**RECORD EXCERPTS:**
┌────────

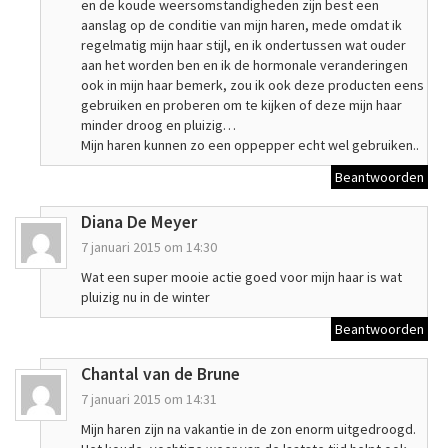
en de koude weersomstandigheden zijn best een
aanslag op de conditie van mijn haren, mede omdat ik
regelmatig mijn haar stijl, en ik ondertussen wat ouder
aan het worden ben en ik de hormonale veranderingen
ook in mijn haar bemerk, zou ik ook deze producten eens
gebruiken en proberen om te kijken of deze mijn haar
minder droog en pluizig…
Mijn haren kunnen zo een oppepper echt wel gebruiken..
Beantwoorden
Diana De Meyer
7 januari 2015 om 14:30
Wat een super mooie actie goed voor mijn haar is wat
pluizig nu in de winter
Beantwoorden
Chantal van de Brune
7 januari 2015 om 14:31
Mijn haren zijn na vakantie in de zon enorm uitgedroogd.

└────────

Every record is to be restated word for word, with the pictures left out.

**TASK SOLUTION:**
en de koude weersomstandigheden zijn best een
aanslag op de conditie van mijn haren, mede omdat ik
regelmatig mijn haar stijl, en ik ondertussen wat ouder
aan het worden ben en ik de hormonale veranderingen
ook in mijn haar bemerk, zou ik ook deze producten eens
gebruiken en proberen om te kijken of deze mijn haar
minder droog en pluizig…
Mijn haren kunnen zo een oppepper echt wel gebruiken..
Beantwoorden
Diana De Meyer
7 januari 2015 om 14:30
Wat een super mooie actie goed voor mijn haar is wat
pluizig nu in de winter
Beantwoorden
Chantal van de Brune
7 januari 2015 om 14:31
Mijn haren zijn na vakantie in de zon enorm uitgedroogd.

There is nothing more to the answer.